• YOUR TASK
When the word "essence" appears in a line of the data below, list that line.

• DATA SHOWN
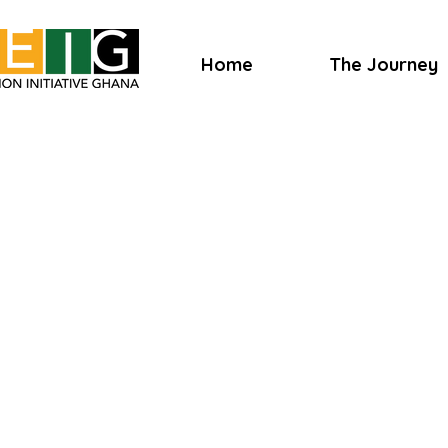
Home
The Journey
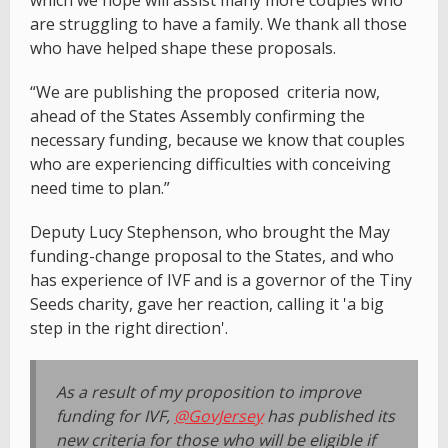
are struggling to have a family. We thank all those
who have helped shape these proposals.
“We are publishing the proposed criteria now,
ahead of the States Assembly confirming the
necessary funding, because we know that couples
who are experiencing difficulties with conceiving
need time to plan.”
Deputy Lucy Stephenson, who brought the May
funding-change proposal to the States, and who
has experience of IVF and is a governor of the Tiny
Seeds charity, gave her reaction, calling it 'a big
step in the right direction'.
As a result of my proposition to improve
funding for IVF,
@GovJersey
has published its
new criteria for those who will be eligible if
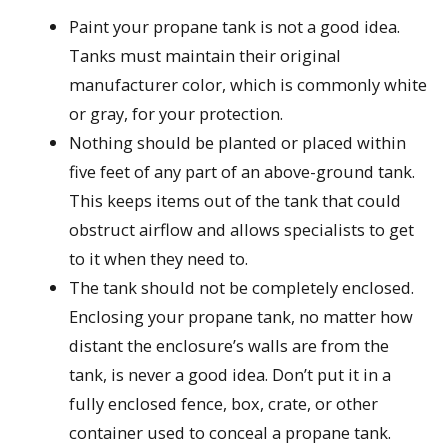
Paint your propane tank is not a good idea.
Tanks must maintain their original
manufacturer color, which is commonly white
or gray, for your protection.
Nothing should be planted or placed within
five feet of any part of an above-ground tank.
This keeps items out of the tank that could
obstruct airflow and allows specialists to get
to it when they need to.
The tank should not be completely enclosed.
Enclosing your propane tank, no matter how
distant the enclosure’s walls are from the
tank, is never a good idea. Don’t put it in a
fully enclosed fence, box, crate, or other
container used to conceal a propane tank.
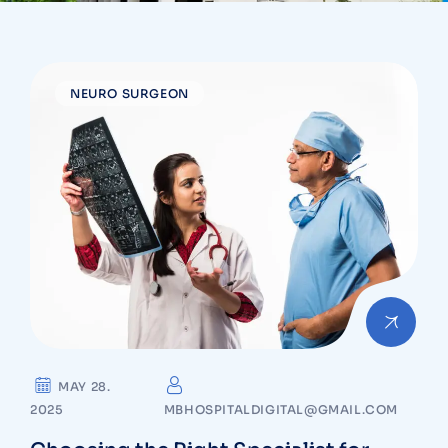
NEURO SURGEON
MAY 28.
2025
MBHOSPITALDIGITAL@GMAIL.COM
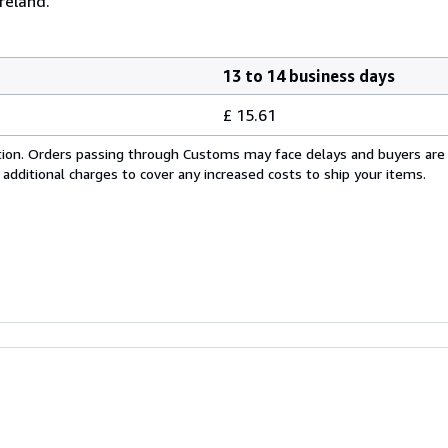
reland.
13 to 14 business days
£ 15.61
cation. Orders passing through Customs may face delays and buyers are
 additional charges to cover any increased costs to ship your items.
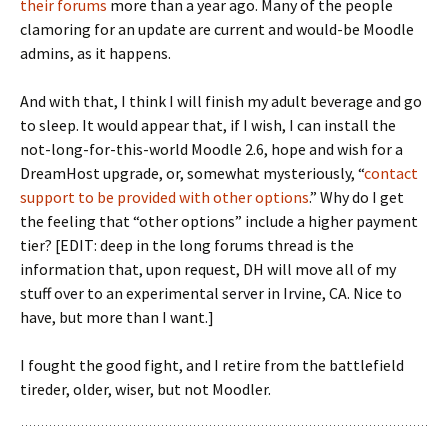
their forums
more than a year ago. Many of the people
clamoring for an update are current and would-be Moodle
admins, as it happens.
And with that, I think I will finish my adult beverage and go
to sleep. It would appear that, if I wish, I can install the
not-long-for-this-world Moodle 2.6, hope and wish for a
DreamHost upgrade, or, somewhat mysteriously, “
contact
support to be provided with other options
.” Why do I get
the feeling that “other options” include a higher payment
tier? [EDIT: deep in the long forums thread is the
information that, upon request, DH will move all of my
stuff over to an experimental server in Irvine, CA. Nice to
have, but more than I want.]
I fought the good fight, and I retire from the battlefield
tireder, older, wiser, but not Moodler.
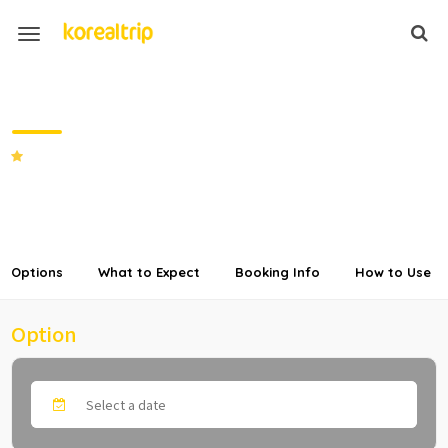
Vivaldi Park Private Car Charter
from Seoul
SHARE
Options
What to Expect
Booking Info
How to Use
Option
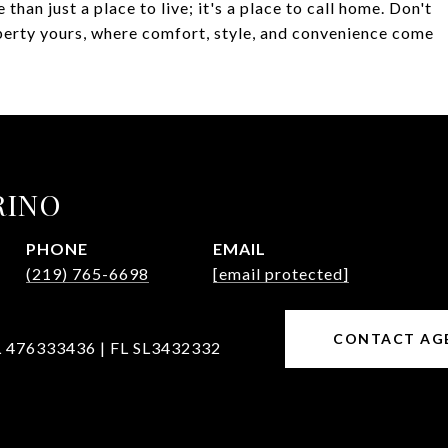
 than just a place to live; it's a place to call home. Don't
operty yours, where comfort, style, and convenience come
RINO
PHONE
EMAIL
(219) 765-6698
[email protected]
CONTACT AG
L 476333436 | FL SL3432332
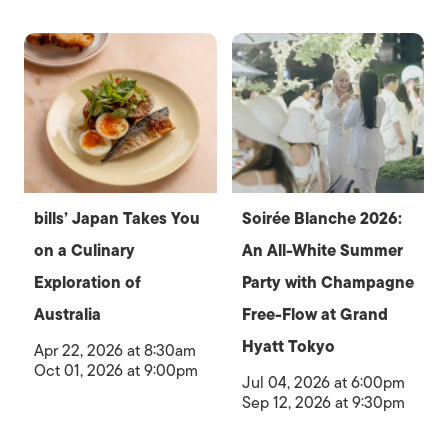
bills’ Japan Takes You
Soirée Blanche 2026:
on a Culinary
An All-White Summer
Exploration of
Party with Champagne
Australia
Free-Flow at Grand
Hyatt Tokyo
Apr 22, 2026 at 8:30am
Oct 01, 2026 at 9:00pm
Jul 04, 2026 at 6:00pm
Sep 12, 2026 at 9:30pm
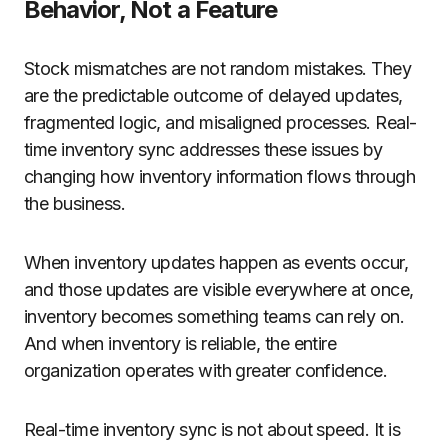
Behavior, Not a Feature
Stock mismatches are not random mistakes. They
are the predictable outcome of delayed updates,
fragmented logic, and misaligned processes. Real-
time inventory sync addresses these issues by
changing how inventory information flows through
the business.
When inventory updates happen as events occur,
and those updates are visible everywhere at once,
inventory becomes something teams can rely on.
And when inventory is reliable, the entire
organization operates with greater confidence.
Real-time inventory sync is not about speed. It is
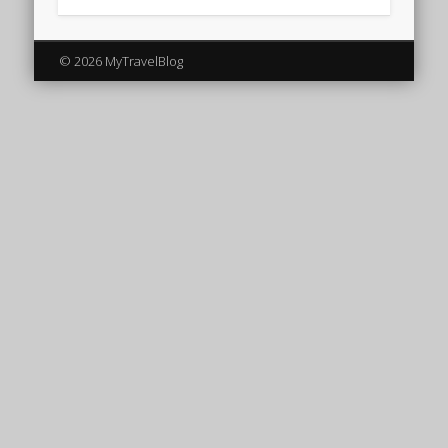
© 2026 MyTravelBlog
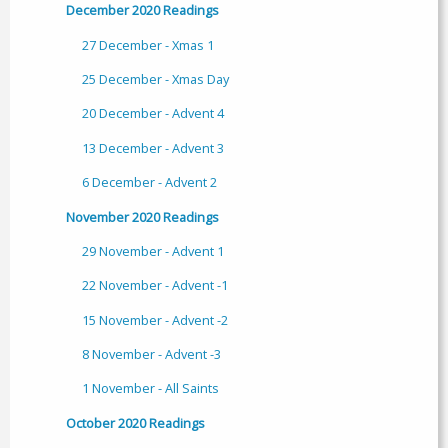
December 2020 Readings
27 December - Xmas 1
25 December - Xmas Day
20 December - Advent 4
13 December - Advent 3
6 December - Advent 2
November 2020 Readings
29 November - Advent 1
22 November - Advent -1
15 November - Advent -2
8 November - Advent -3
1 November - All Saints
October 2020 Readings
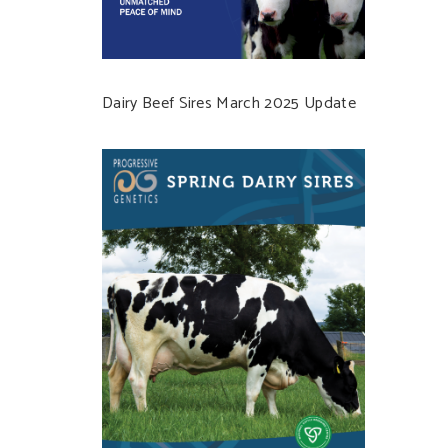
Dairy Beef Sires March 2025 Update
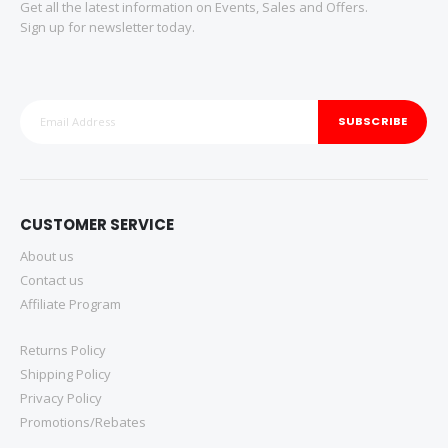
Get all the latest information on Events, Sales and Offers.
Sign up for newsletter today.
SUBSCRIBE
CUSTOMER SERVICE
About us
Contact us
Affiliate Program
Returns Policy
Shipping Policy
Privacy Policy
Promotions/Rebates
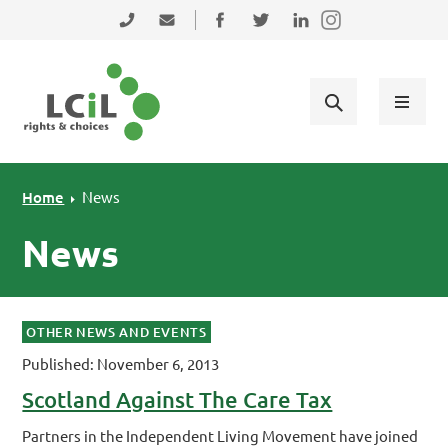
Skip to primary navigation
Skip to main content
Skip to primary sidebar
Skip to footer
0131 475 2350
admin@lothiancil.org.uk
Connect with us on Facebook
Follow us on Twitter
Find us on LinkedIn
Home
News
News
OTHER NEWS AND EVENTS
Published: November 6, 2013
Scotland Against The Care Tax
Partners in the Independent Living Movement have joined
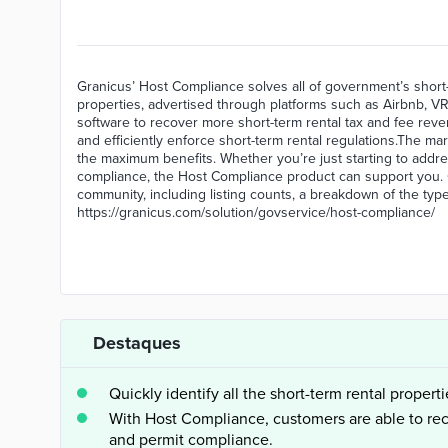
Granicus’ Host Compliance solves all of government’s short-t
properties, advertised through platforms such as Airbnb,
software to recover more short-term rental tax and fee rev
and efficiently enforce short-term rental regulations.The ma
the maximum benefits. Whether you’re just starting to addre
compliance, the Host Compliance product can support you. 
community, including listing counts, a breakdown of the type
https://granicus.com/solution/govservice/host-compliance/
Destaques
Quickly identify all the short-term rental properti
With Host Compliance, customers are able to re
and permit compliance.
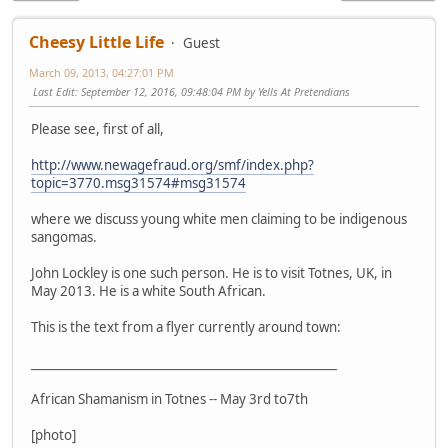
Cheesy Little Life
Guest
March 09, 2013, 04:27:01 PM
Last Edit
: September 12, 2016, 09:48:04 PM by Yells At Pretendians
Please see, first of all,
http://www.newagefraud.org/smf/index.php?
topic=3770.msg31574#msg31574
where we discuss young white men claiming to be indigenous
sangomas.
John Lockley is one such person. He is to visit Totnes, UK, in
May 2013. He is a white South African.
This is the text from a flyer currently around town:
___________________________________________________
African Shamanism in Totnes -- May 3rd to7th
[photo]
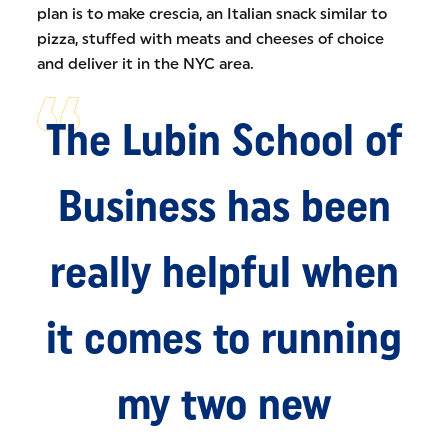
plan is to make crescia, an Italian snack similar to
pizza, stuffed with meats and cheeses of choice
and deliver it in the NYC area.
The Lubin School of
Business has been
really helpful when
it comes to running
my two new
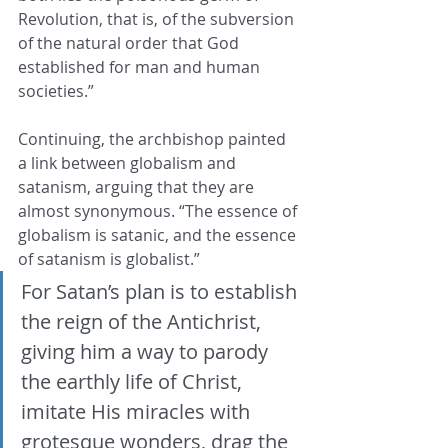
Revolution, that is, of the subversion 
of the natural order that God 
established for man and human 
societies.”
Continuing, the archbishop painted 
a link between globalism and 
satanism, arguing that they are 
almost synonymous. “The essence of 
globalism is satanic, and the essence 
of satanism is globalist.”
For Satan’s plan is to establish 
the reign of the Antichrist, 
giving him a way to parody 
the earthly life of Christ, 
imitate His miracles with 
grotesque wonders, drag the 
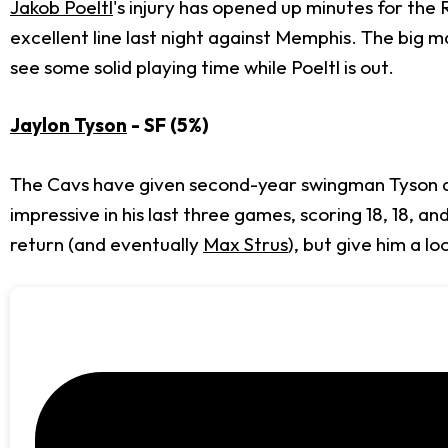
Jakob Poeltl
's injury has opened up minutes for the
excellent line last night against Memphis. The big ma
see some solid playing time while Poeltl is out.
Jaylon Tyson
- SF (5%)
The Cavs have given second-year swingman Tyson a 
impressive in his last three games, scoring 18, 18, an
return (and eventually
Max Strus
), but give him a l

• SOLUTION TO THIS EXERCISE
almost synonymous. “The essence of 
globalism is satanic, and the essence 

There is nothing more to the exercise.